Unicode is 20++ years old and still a problem

By Helmut Wollmersdorfer on June 17, 2013 1:16 PM

Just did a quick hack to read out product data from an old shop site and import it into a new one:

- wget -r
- File::Find
- Mojo::Dom for parsing
- Text::CSV::Slurp for the result

After 11 minutes running for 14 K pages I experienced the bad surprise:

One file had non-ASCII characters in its name and File::Find does not use char-mode. I forgot about this. Text::CSV::Slurp crashed.

Why the hell are there so many CPAN modules still ignoring Unicode?

7 comments

Tagged as:

Perl, Unicode

7 Comments

Salve J. Nilsen | June 17, 2013 3:40 PM | Reply

Maybe the guy who wrote the software hasn't bumped into your usage pattern? If you want to make him/her aware of what you found, try filing a bug report (with a failing test, if possible :).

Also, it might be worth considering that people who publish their software often are quite busy; And while they may not have the time to think of everything up-front (and therefore don't always publish "perfect" code), they frequently appreciate comments and feedback that can help them improve their code over time.

I'm positive BABF would consider your patch, failing test or bug report. :)

https://rt.cpan.org/Public/Dist/Display.html?Name=Text-CSV-Slurp

Helmut Wollmersdorfer replied to comment from Salve J. Nilsen | June 17, 2013 4:30 PM | Reply

It's File::Find which does not use char-mode.

There is nothing wrong with Text::CSV::Slurp.

Max Maischein | June 17, 2013 8:29 PM | Reply

Most likely, your text file and your file system are not using the same encoding. File systems use a variety of encodings and I am unaware of success unifying these (see Joliet for an example).

This is mostly an OS issue and there is very little that Perl can do, as guessing the file system encoding seems to be a worse cure than explicitly de-/encoding the filenames.

There seems to be some kind of consensus for Linux to use UTF-8 for filenames / directory entries, but all the world is not Linux(ish).

Further reading might be:

https://www.google.com/accounts/o8/id?id=AItOawlKCInGw3AtPhoc4NBTcIFE1ggZxSjXMXY | June 18, 2013 11:19 AM | Reply

You can workaround and find any file with File::Find. Just convert file/dir names to/from bytes before/after passing to file::find.

xdg | June 18, 2013 8:17 PM | Reply

How is File::Find supposed to know how file names are encoded on your particular filesystem? (Hint: not all filesystems store names as UTF-8 Unicode.)

That said, I don't see what Text::CSV::Slurp is doing to filenames that would cause a problem.
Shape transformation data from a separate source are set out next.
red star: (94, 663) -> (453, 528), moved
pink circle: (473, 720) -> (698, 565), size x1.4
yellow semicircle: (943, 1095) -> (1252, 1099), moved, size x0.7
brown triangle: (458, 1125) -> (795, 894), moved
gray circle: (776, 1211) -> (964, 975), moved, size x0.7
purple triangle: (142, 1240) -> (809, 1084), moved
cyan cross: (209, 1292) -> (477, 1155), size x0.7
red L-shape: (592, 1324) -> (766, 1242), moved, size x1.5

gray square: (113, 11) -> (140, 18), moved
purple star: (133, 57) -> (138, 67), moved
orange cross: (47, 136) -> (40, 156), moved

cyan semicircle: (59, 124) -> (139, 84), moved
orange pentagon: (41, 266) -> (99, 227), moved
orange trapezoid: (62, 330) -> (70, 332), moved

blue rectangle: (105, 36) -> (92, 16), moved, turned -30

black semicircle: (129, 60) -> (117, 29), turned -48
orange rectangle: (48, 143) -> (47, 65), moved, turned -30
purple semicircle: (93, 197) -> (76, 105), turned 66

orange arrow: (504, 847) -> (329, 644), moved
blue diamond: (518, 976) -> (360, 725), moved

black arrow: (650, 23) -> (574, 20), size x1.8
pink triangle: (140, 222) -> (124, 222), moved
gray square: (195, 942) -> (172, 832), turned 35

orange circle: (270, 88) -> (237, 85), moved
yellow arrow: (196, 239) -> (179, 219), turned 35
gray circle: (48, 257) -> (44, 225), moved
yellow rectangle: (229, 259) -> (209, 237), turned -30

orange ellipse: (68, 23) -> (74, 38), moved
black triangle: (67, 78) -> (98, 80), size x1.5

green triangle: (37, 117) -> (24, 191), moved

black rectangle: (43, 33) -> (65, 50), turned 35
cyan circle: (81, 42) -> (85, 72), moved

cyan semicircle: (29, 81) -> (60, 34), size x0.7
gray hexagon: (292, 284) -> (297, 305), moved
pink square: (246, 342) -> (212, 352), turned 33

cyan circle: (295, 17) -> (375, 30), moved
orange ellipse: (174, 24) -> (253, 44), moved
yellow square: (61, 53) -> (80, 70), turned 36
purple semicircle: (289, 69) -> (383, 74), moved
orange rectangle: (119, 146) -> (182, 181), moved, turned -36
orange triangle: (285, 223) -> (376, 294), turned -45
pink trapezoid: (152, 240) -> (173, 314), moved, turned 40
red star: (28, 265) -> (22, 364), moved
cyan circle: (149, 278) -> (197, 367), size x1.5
If it gets octets from File::Find, it looks like it's passing them right back to an open call.

It's not opening files in UTF-8 mode, but that's sort of a separate problem.

Helmut Wollmersdorfer replied to comment from xdg | June 19, 2013 8:27 AM | Reply

How is File::Find supposed to know how file names are encoded on your particular filesystem?

File::Find could guess the encoding via e.g. Encode::Locale with an accuracy of 99.99%. Of course the sanity must be checked during decoding, because Posix handles only bytes.

Each module importing strings from an external representation should take care of the correct decoding, or as a minimum should document and warn about its limitations.

That said, I don't see what Text::CSV::Slurp is doing to filenames that would cause a problem.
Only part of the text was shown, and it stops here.